There is no guarantee that the information Russians pass over the transom will be useful. But the fact the CIA looked for a way to make it easier for motivated Russians to make contact suggests there are many potential recruits queuing up, intelligence veterans said.

“It is a signal that they are being overwhelmed by people trying to contact U.S. intelligence in ways that are less than secure,” said John Sipher, a former CIA officer who served for nearly 30 years, including in Russia. “In this day and age, I think it is appropriate to offer means for initial contact that are safer than walking into an embassy or approaching an American on the street.”

Dan Hoffman, a retired intelligence officer who served as the CIA’s top official in Moscow, said Russian counterintelligence will be on heightened alert for those looking to spill secrets.

“You want to be really careful with Russians who are seeking to provide information. The FSB in particular will be watching for people,” Hoffman said, referring to the principal Russian security agency and successor to the KGB.

The CIA’s intelligence-gathering tactics fit within a broader strategy by the U.S. government to counter Russian efforts at stifling free speech and access to credible news and information.

The State Department recently sponsored an online conversation on Telegram, a popular social media application in Russia, featuring Victoria Nuland, the undersecretary for political affairs, that drew about 2.3 million engagements, according to a State Department official.

A significant number of the comments directed at Nuland were critical of the United States, the official said, but the sheer volume indicated that Russians were interested in hearing from an American official and could get access to her comments via Telegram, which the government has not blocked.

The Russian government has cracked down on some social media platforms and limited Russians’ ability to use them.
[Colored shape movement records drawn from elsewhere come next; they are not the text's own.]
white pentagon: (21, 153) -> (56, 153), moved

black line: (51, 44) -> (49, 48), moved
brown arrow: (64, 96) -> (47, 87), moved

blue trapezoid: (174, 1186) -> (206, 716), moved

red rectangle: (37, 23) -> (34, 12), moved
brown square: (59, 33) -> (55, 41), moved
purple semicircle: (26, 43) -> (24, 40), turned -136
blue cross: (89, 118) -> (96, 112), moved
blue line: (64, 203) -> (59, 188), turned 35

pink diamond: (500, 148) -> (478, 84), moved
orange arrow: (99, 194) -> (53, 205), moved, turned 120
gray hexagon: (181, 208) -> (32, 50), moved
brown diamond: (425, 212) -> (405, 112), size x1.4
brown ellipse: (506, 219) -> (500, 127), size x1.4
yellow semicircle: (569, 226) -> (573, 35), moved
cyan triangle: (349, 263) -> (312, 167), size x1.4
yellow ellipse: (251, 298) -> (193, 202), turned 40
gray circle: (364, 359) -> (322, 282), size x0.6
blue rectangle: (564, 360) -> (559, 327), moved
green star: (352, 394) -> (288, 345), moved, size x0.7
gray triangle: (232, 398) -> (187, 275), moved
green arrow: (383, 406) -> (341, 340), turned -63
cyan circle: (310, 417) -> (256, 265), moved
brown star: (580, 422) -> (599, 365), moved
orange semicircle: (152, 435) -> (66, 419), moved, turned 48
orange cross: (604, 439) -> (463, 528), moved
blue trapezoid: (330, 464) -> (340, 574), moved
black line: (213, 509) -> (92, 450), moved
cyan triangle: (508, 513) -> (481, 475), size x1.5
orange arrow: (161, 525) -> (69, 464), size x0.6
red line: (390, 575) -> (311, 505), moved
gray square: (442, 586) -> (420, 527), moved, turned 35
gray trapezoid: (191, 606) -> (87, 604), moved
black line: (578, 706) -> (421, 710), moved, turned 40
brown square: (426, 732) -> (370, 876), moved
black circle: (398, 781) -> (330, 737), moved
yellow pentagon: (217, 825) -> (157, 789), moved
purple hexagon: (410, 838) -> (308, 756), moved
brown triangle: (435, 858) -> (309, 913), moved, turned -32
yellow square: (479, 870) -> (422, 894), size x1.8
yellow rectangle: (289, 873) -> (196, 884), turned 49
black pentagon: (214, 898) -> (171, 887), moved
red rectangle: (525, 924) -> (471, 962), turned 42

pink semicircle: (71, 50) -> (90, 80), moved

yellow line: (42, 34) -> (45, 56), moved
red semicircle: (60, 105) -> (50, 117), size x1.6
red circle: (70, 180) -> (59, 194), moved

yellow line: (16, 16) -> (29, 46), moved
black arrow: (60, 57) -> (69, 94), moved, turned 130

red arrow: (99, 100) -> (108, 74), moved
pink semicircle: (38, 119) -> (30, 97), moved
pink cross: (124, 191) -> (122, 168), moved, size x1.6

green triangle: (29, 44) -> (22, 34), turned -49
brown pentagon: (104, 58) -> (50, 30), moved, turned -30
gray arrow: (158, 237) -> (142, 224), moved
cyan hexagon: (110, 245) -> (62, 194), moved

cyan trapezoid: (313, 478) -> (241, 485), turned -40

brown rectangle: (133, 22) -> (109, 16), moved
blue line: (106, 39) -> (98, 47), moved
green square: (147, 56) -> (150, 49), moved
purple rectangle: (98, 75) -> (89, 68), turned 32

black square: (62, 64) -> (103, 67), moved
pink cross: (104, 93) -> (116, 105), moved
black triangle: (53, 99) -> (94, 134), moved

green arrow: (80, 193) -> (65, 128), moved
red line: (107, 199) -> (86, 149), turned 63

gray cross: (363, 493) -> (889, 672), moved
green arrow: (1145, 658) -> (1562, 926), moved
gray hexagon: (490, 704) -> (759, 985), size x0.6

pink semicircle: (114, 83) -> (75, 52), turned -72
But a number are still active and thriving, the official said. YouTube continues operating with millions of viewers, and tens of millions of Russians are using the WhatsApp messaging service, the official said, citing conversations with the app’s owner, Meta.

Reports of “the demise of means of communication with Russia are a bit exaggerated,” the official said. “The fact is we are still able to talk to Russian audiences.” The official noted that it is key to use Russian to maximize engagement.

Social platforms’ bans muffle Russian state media propaganda

The department has also seen evidence that Russians are actively looking for ways to skirt Internet restrictions. Following a push by the government to clamp down on the flow of information about the war after it began, Russians sought out VPNs in large numbers. Demand for VPN services in Russia rose 2,692 percent in March, according to data from Top10VPN. Russia’s ban on Facebook and Twitter helped drive demand for the services, the company reported.

The State Department official said that the Russian government appears to have let some popular social media companies continue operating, for a few reasons. First, the government’s ability to cut off access is limited compared with other authoritarian regimes such as China. But the Kremlin may also want to placate Russians who are chafing under other online restrictions and speech controls, such as a prohibition on using the word “war” to describe Russia’s attack on Ukraine.

“I think [Russian officials] know if they take away a widely popular platform there will be complaints about that,” the State Department official said. He added that the authorities in Moscow could still move to block WhatsApp and YouTube if the content Russians encounter runs afoul of the official line.

“There are so many users in Russia still dependent on those platforms, I think the government was hesitant to pull those away and create more discontent within the country,” the official said.